- **DIRECTIONS FOR THIS TASK**: Below are the entries. Transcribe exactly the lines from the one with "Our cookies ensure" through the one with "them by changing", ends included, and leave out all others.

- **Extracted data entries**:
---*---

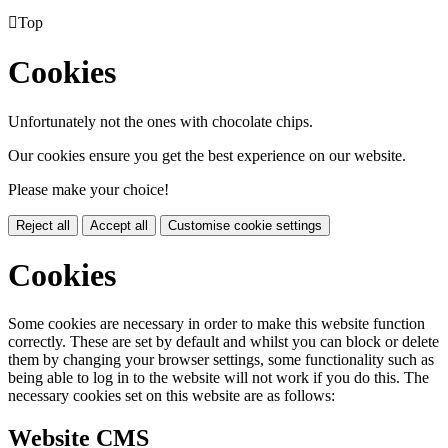

Top
Cookies
Unfortunately not the ones with chocolate chips.
Our cookies ensure you get the best experience on our website.
Please make your choice!
Reject all
Accept all
Customise cookie settings
Cookies
Some cookies are necessary in order to make this website function
correctly. These are set by default and whilst you can block or delete
them by changing your browser settings, some functionality such as
being able to log in to the website will not work if you do this. The
necessary cookies set on this website are as follows:
Website CMS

---*---

- **TASK OUTPUT**:
Our cookies ensure you get the best experience on our website.
Please make your choice!
Reject all
Accept all
Customise cookie settings
Cookies
Some cookies are necessary in order to make this website function
correctly. These are set by default and whilst you can block or delete
them by changing your browser settings, some functionality such as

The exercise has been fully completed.